3 September 2023 at 21:20 #658978
david bennett 8
Participant
@davidbennett8
Knife edge – refers to the as yet uncut sharp V's on the edge of the coins which will be replaced by all steel replacements. I did say this was a quick and dirty first try.

dave8
3 September 2023 at 21:23 #658979
david bennett 8
Participant
@davidbennett8
Posted by John Haine on 03/09/2023 21:05:35:

But they aren't, as Philip's diagram shows.

You don't find that paradoxical?
3 September 2023 at 21:30 #658980
Michael Gilligan
Participant
@michaelgilligan61133
Posted by david bennett 8 on 03/09/2023 21:20:19:

Knife edge – refers to the as yet uncut sharp V's on the edge of the coins which will be replaced by all steel replacements. I did say this was a quick and dirty first try.

dave8

.

But that’s surely on an axis rotated 90° from what is normally considered a knife-edge suspension

… sorry, I’m too confused to think it through

MichaelG.

Edited By Michael Gilligan on 03/09/2023 21:32:40
4 September 2023 at 02:17 #658991
david bennett 8
Participant
@davidbennett8
Michael,

— " I'm too confused to think it through "—

I know just how you feel.

dave8
4 September 2023 at 06:58 #658995
Michael Gilligan
Participant
@michaelgilligan61133
Good morning, Dave

For the sake of your sanity, [and mine] … I will try once more, in bite-size steps:
1. Galileo told the world that the pendulum was isochronous … this [the story goes] being based on his personal observation of either a large thurible, or a lamp, in Pisa cathedral … the timing of which he checked with his pulse [!]
2. This was over-simplistic
3. Huygens put things right; by demonstrating that a simple pendulum was not isochronous, but that it could be made so by forcing it into cycloidal motion.
4. Please note that the hypothetical ‘simple pendulum’ comprises a massless and infinitely flexible ‘string’ hanging from a rigid support, and carrying a heavy bob of zero physical dimensions. [Reality is, of course, a little different]
5. Huygens’ clock used a verge escapement, which nicely suits the large angle of pendulum swing.
6. As horology developed, the anchor escapement and the dead-beat escapement superseded the verge, and the pendulum became a rod and bob, suspended on a ‘spring’ of shim.
7. This arrangement is not intrinsically isochronous, but can be considered so at the small angles of swing which suited the new escapements.
8. Further attempts to improve isochronism, by introducing cycloidal cheeks proved futile, because they could only act on the suspension spring … and that made appropriate dimensioning impractical … The problems far-outweighed any improvement.
9. Fedchenko saved the day with his astonishing spring arrangement, but that’s another story.
10. Your proposed roller arrangement, as the support for a rodded pendulum, cannot possibly mimic Huygens’ purist analysis …
I can only suggest that you work-through the clear instructions provided by Huygens, to get a ‘feel’ for the geometry.

MichaelG.
4 September 2023 at 09:41 #659011
SillyOldDuffer
Moderator
@sillyoldduffer
My poor old bonehead can't accommodate this stuff so I started drawing it. Didn't get far! Before reaching the nature of the curve described by the bob's centre of mass, I think I spotted a fundamental practical problem. It's slip.

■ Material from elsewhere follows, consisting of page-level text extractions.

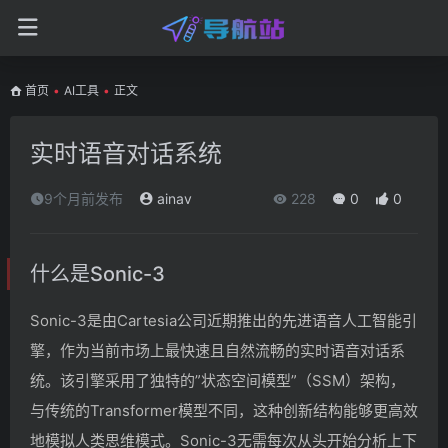
首页
•
AI工具
•
正文
实时语音对话系统
9个月前发布
ainav
228
0
0
什么是Sonic-3
Sonic-3是由Cartesia公司近期推出的先进语音人工智能引
擎，作为当前市场上最快速且自然流畅的实时语音对话系
统。该引擎采用了独特的”状态空间模型”（SSM）架构，
与传统的Transformer模型不同，这种创新结构能够更高效
地模拟人类思维模式。Sonic-3无需每次从头开始分析上下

Surely the nature of the curve followed by the bob's centre of mass depends on the amount of slip between roller and flat? I think 100% slip would cause the roller to act as a simple hinge – so the pendulum won't be isochronous. To get isochronicity, I believe the roller mustn't slip at all? If that's right I can't think of a way of guaranteeing zero slip.

Other practical issues are the:
- amount of friction between roller and flat – I'd expect this to be high compared with a knife edge or spring suspension.
- need for the flat to be truly horizontal, otherwise not isochronous and the roller will wander downhill
Though I like David's idea and have merely failed to prove Messrs Huygens and Haines wrong myself, I think the cost of driving a high-friction suspension will outweigh the benefit of the pendulum being closer to isochronous. Nonetheless, I reckon David should build a better engineered version of his 2p proof-of-concept and measure it. My guess is friction will cause more trouble than the swing not being isochronous even if slip doesn't matter. I could be wrong; the experiment needs to tried!

Dave
4 September 2023 at 14:38 #659050
david bennett 8
Participant
@davidbennett8
Dave, you may well be right that friction will be the problem – though it's not so much friction as the running through treacle feeling you get. I agree a better version is needed, though the theory nedds sorting first. I an coming to the conclusion that roller size doesn't matter. Imagine concentric circles ( each slightly distorted) drawn from the centre of a rolling cylinder. Eacg represents a pendulum length on a cycloidal path. The distorted circle determined the path , the length determines the period. I suggest you try the coins and magnet thing for yourself to get a feel for it. I have another problem going forward. I have no way to measure the period of a pendulum, neither the knowledge or equipment.

dave8

Edited By david bennett 8 on 04/09/2023 14:39:39
4 September 2023 at 16:32 #659059
duncan webster 1
Participant
@duncanwebster1
Imagine David's set up, but continuously rotating anticlockwise at an angular velocity of w radians per second instead of oscillating. Define a point on the circumference of the cylinder (radius r) which, when the pendulum rod is vertical, is directly opposite the point of contact with the flat plane, call it P. The cylinder centre moves to the right at a velocity of w*R. Relative to the cylinder centre, point P has a horizontal velocity of w*r*cos(wt) where t is the time since the rod was vertical. The combined horizontal velocity relative to ground of point P is thus

w*r*(1+cos(wt)). This is =0 when wt=180 and a maximum when wt=0, and point P moves in a cycloid.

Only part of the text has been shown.